Mindestens 90 Menschen hat der Krankenpfleger Niels Högel getöet, viele davon in Oldenburg. Was die Taten für die Bewohner der Stadt bedeuten und wie sie dort nachwirken, versucht ein Dokumentar-Theaterstück zu ergründen.

Oldenburg/Göttingen (epd). Eines möchte Julia Roesler gleich mal klarstellen. «Wir bereiten kein Stück über den Serienmörder Niels Högel vor», sagt die Regisseurin des Theaterkollektivs Werkgruppe2. «Sondern ein Stück darüber, wie eine Stadt wie Oldenburg die Tatsache verarbeitet, dass dort die Klinikmorde stattgefunden haben.» In Oldenburg und Delmenhorst hat Högel einen Großteil seiner zahlreichen Morde begangen, Anfang Juni wurde der frühere Krankenpfleger zu lebenslanger Haft verurteilt. Das Dokumentar-Theaterstück, an dem die Werkgruppe2 zurzeit arbeitet, hat am 29. Februar am Oldenburgischen Staatstheater Premiere.

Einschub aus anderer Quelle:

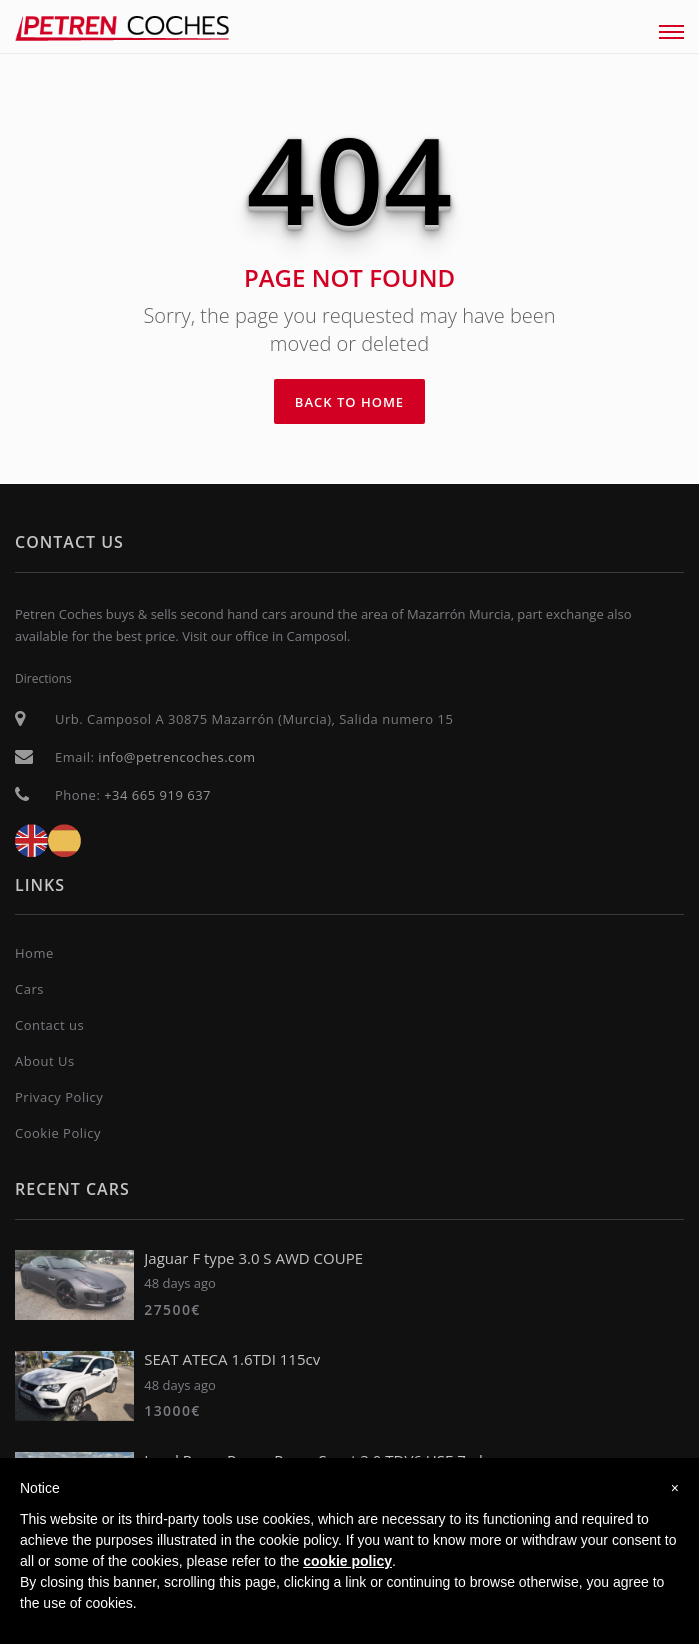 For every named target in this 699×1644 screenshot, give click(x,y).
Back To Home (349, 402)
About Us (45, 1061)
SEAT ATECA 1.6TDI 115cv (232, 1359)
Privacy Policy (59, 1097)
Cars (29, 989)
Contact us (49, 1025)
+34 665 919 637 (157, 795)
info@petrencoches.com (176, 757)
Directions (43, 678)
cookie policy (347, 1561)
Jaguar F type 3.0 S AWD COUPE (253, 1258)
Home (34, 953)
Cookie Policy (58, 1133)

Vor etwa zwei Jahren, erzählen Roesler und Dramaturgin Silke Merzhäuser, hätten sie begonnen, sich in den Fall Högel einzulesen. «Wir fanden spannend, wie da verschiedene Aspekte zusammenkamen. Einmal der Mordprozess. Aber auch: Was kann Justiz überhaupt leisten? Wie funktioniert ein Krankenhaussystem, in dem so etwas möglich ist? Und schließlich: Was bedeutet es, wenn man in Oldenburg lebt, also dort, wo diese schrecklichen Taten in einer solchen Dimension stattgefunden haben?» Aus dem Interesse für den Fall entstand die Idee, aus der Idee die Projektskizze für die Inszenierung.

«Zurzeit betreiben wir noch Forschungsarbeit», sagt Roesler. «Wir interviewen Angehörige der Opfer und Überlebende – aber das nur, wenn wir auf persönlichem Weg Kontakte herstellen können.» Eine öffentliche Ankündigung des Vorhabens durch die Werkgruppe2 kurz vor Prozessbeginn war in Oldenburg auf Kritik gestoßen. «Pietätlos», lautete ein Vorwurf. Die Theatermacherinnen sprechen aber auch mit Krankenhausbeschäftigten, Theologen, Psychiatern und Juristen. «Also mit Menschen, die mit ihrer Expertise auf dieses Ereignis blicken und uns erklären können, was das bedeutet für eine Gesellschaft.»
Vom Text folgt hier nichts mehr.